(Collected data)
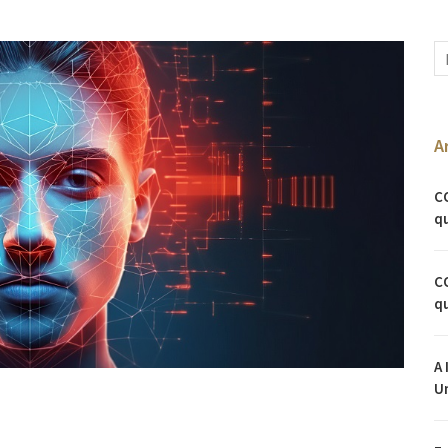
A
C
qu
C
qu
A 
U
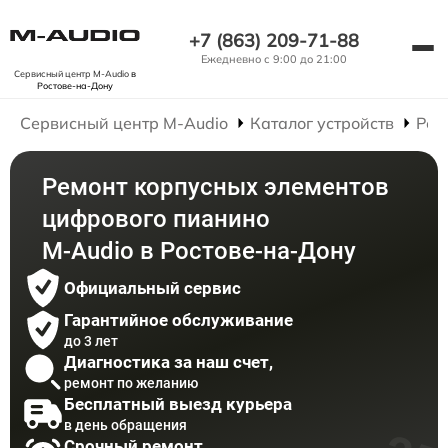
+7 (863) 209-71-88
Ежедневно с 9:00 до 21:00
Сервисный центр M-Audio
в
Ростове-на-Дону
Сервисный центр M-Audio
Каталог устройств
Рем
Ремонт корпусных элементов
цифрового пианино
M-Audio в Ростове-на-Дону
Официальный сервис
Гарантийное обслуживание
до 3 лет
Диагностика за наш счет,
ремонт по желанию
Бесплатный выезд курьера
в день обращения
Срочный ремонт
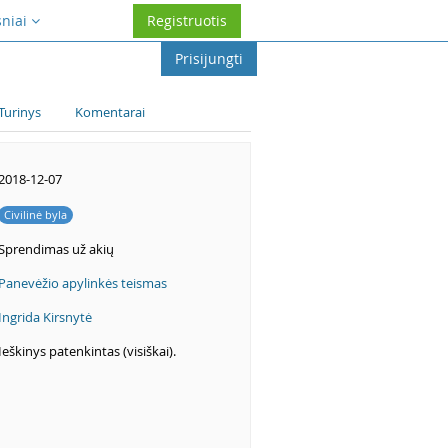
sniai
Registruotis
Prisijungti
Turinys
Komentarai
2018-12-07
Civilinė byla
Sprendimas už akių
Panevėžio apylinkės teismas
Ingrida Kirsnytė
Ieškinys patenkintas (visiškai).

▸ **TASK INSTRUCTIONS**
For each line above that contains the word "Дону", copy that line.

▸ **WRITTEN ANSWER**
Ростове-на-Дону
M-Audio в Ростове-на-Дону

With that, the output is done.